Problem requirements -
Write out all of the records precisely. Skip anything that is a picture.

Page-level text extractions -
——

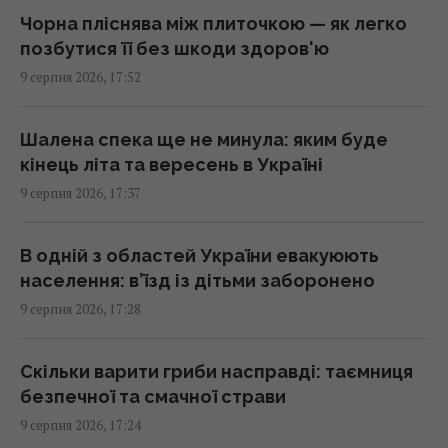
Су-34: аналітики оцінили, чи це можливо
Чорна пліснява між плиточкою — як легко
17:01 неділя, 09 серпня 2026
позбутися її без шкоди здоров'ю
9 серпня 2026, 17:52
Гороскоп на 10 серпня: Левам – діяти
сміливіше, Тельцям – вибачення
Шалена спека ще не минула: яким буде
17:00 неділя, 09 серпня 2026
кінець літа та вересень в Україні
9 серпня 2026, 17:37
Ескалація повітряної війни призвела до
росту жертв серед мирного населення
В одній з областей України евакуюють
України, – CNN
населення: в’їзд із дітьми заборонено
16:56 неділя, 09 серпня 2026
9 серпня 2026, 17:28
Метеозалежність – це не міф: лікарка
Скільки варити гриби насправді: таємниця
розповіла про вплив погоди на здоров’я
безпечної та смачної страви
людей
9 серпня 2026, 17:24
16:56 неділя, 09 серпня 2026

——

Your solution -
Су-34: аналітики оцінили, чи це можливо
Чорна пліснява між плиточкою — як легко
17:01 неділя, 09 серпня 2026
позбутися її без шкоди здоров'ю
9 серпня 2026, 17:52
Гороскоп на 10 серпня: Левам – діяти
сміливіше, Тельцям – вибачення
Шалена спека ще не минула: яким буде
17:00 неділя, 09 серпня 2026
кінець літа та вересень в Україні
9 серпня 2026, 17:37
Ескалація повітряної війни призвела до
росту жертв серед мирного населення
В одній з областей України евакуюють
України, – CNN
населення: в’їзд із дітьми заборонено
16:56 неділя, 09 серпня 2026
9 серпня 2026, 17:28
Метеозалежність – це не міф: лікарка
Скільки варити гриби насправді: таємниця
розповіла про вплив погоди на здоров’я
безпечної та смачної страви
людей
9 серпня 2026, 17:24
16:56 неділя, 09 серпня 2026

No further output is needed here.